Legislation to remove a legal obstacle to opening the popular yet illegal Manitou Incline is winding its way through Congress.

U.S. Rep. Doug Lamborn, R-Colorado Springs, introduced House Resolution 4073, which would allow the Cog Railway to abandon the right-of-way on the former tourist train route, which attracts hundreds of thousands of hikers a year.

Photo gallery from a recent snowy day on the Incline.

Lamborn and U.S. Forest Service Deputy Chief Leslie Weldon spoke in favor of the bill at a hearing Tuesday before the House Subcommittee on National Parks, Forests and Public Lands.

“Legalizing access to the trail will allow the surrounding communities access to repair sections of the trail that are in poor condition and will make use safer for all hikers,” Lamborn said.

Weldon said the railroad operators, who shut the tourist train up the side of Mount Manitou in 1990, previously tried to abandon its right-of-way, but federal law requires a court decision or act of Congress.

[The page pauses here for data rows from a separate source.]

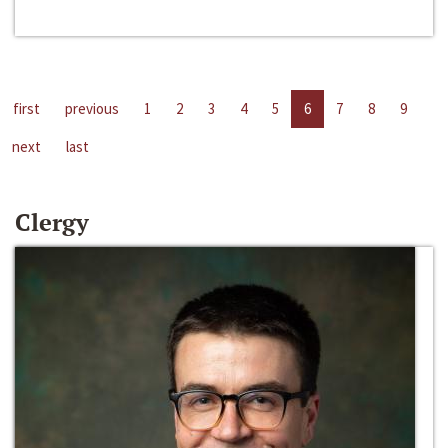
first
previous
1
2
3
4
5
6
7
8
9
next
last
Clergy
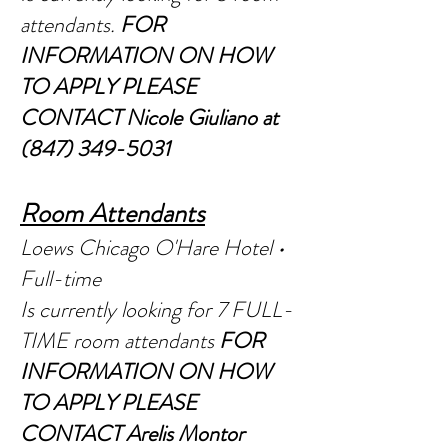
atte
ndants.
FOR
INFORMATION ON HOW
TO APPLY PLEASE
CONTACT Nic
ole Giuliano at
(847) 349-5031
R
oom Attendants
Loews Chicago O'Hare Hotel •
Full-time
Is currently looking for 7 FULL-
TIME room attendants
FOR
INFORMATION ON HOW
TO APPLY PLEASE
CONTACT Arelis Montor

Click here for a special report on the history of the Incline and how we got here.

“H.R. 4073 would remove this impediment, allowing the right-of-way to return to the national forest system. The Forest Service would then issue an authorization to an outside party for management as a hiking trail,” Weldon said. The “outside party” is the cities of Manitou Springs and Colorado Springs, which in February approved an inter-governmental agreement for managing the trail.

No one testified against the bill.

Lamborn’s office expects the bill to come up for a vote by the House Natural Resources Committee and the full House this spring.

No date has been set for the Incline’s legal opening. The other main hurdle is to have the trail repaired enough that officials in the two cities are ready to open it.

The Incline Friends, a group that formed to oversee cleanup of the trail, will hold a work day May 12.